Nancy Crawley quotes Upjohn Institute economist George Erickcek in her column on Bissell. George, who is one of the best thinkers I know on economic development policy, says in the column
“I for one am not willing, without a stronger fight, to say production simply can’t be here…. To say simply we give up, we’ll just keep the intellectual capital, will not produce the number of jobs we need.”
The core belief we have at Michigan Future is that what happens to manufacturing employment, except at the margin, is not in our control. Anymore than it was in the government’s control at the turn off the last century what happened to farming. Despite massive government support for farming – which is still going on – only two percent of Americans earn a living on a farm today compared to something like half at the turn of the last century.
To us, the same is now happening in factory work. Globalization and technology have substantially reduced the need for American factory workers. Those forces are stronger than government – particularly state and local government. So no matter what we do the trends of factory work shrinking as a portion of the American and Michigan workforce and that factory work is no high paid will continue.

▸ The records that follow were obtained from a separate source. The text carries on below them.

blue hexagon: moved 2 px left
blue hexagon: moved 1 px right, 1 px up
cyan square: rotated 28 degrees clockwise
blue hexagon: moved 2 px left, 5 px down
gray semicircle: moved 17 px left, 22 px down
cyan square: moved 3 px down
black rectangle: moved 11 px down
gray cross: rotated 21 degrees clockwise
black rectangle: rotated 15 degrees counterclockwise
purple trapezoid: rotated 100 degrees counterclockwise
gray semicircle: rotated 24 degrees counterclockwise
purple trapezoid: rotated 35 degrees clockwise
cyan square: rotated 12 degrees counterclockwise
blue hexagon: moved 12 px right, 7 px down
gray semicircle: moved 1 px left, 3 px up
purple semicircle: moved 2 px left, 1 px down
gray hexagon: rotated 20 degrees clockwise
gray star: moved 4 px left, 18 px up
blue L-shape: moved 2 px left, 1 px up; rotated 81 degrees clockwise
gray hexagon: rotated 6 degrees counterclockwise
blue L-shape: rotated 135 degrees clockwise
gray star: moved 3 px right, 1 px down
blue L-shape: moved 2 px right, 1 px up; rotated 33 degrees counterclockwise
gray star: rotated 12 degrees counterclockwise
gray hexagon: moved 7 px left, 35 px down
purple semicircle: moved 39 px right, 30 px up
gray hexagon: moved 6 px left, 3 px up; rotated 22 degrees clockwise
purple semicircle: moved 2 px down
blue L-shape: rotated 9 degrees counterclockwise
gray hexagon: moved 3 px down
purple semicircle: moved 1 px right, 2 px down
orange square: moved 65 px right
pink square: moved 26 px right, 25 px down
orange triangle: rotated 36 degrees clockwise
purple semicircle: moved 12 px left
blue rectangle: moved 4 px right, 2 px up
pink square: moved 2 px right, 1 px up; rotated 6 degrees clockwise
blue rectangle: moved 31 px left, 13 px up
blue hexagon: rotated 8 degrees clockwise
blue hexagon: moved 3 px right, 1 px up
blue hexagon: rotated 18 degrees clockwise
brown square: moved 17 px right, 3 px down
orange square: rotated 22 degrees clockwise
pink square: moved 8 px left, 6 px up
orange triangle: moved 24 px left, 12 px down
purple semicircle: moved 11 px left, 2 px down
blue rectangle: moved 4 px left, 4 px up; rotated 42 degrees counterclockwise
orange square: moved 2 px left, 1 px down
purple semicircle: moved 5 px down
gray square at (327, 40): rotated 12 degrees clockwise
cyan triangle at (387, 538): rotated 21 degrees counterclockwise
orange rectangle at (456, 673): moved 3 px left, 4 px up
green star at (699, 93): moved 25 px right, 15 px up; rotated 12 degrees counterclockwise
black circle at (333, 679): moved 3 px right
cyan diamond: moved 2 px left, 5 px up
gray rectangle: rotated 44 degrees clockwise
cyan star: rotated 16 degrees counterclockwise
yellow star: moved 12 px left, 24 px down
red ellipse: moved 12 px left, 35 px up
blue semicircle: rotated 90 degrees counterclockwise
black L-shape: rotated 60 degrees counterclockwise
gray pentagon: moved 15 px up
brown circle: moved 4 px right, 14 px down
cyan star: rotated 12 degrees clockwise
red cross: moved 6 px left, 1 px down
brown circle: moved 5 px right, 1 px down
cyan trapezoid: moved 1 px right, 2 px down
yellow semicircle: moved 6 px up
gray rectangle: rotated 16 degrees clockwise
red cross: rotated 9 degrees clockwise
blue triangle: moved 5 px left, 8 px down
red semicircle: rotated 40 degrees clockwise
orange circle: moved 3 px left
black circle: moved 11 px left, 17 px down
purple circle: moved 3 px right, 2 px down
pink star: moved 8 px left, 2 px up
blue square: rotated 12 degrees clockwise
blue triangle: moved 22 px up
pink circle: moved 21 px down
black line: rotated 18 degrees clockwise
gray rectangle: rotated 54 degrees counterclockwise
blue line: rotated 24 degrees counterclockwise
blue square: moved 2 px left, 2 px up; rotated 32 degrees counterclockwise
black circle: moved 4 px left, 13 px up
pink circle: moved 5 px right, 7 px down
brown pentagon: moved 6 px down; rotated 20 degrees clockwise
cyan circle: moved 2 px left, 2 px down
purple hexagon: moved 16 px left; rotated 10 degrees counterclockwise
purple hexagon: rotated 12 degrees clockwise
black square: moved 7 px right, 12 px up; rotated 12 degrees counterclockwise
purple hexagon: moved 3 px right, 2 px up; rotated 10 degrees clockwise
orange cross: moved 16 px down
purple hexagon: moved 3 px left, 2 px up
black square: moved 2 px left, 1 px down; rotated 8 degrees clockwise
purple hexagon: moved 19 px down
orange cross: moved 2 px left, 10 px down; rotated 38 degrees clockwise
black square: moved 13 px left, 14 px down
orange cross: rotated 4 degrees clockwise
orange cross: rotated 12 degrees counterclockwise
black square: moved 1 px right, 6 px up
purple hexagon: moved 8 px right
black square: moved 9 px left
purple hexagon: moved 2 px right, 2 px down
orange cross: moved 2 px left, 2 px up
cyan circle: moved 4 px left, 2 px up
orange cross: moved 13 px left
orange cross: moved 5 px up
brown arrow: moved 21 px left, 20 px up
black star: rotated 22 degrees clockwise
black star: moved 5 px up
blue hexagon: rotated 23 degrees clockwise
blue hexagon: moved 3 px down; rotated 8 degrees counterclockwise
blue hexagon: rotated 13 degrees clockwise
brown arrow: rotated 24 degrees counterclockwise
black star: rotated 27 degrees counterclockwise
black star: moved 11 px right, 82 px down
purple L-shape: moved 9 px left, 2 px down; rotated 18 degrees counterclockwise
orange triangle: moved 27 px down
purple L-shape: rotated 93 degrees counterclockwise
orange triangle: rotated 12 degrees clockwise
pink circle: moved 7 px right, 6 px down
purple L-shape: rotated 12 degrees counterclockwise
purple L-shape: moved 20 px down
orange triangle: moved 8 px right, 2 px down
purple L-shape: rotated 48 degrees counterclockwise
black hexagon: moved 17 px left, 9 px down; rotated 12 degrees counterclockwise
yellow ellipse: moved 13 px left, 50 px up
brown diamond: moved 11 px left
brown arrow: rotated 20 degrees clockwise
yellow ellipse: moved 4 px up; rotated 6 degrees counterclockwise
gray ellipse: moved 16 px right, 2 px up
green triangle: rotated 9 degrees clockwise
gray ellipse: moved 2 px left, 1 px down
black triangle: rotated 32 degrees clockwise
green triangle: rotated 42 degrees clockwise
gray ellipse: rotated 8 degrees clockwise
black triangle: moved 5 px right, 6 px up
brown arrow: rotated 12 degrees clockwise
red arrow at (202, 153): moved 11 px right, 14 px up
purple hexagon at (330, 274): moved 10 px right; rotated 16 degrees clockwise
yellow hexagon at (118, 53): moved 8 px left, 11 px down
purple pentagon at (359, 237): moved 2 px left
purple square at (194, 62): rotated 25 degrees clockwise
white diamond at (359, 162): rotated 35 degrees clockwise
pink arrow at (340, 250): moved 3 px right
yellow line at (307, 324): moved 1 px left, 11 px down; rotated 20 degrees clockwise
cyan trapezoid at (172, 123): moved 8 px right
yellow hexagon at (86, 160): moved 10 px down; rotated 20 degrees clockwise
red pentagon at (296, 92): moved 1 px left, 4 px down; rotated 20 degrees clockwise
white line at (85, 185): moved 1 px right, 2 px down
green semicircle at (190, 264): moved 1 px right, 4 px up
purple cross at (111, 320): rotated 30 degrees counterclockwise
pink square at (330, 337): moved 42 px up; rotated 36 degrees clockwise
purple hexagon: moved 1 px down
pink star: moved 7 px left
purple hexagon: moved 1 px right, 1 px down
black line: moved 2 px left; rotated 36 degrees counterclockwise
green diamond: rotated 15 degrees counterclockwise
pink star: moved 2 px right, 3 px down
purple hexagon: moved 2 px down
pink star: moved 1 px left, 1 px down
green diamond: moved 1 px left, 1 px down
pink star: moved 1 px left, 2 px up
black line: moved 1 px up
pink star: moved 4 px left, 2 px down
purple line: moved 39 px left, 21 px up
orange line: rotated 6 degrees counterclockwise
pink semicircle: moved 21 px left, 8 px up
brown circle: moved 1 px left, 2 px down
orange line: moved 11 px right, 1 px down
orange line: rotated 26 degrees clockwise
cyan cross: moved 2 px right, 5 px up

This is not a value judgment. But reality. If there were a way for the state to recreate a high wage factory based economy we would support it. There isn’t! The state for decades has tried every lever it has to keep factory jobs. Its been economic development priority one for decades. We have been fighting hard. But the levers we have are too weak to overcome the fundamental transformation of our economy.
Will there be factory jobs in Michigan in the future? Of course. But not enough to drive our economy as it did last century. Will they be as high paid as the past? No. Should government continue to fight for those jobs? Sure.
But the new reality is the only way Michigan will regain its status as a high prosperity state is if we make the transition to the growing part of the American economy, which is knowledge-based. Bissell is on that path. Unless more of us get on that path we will be one of the poorest states in the country.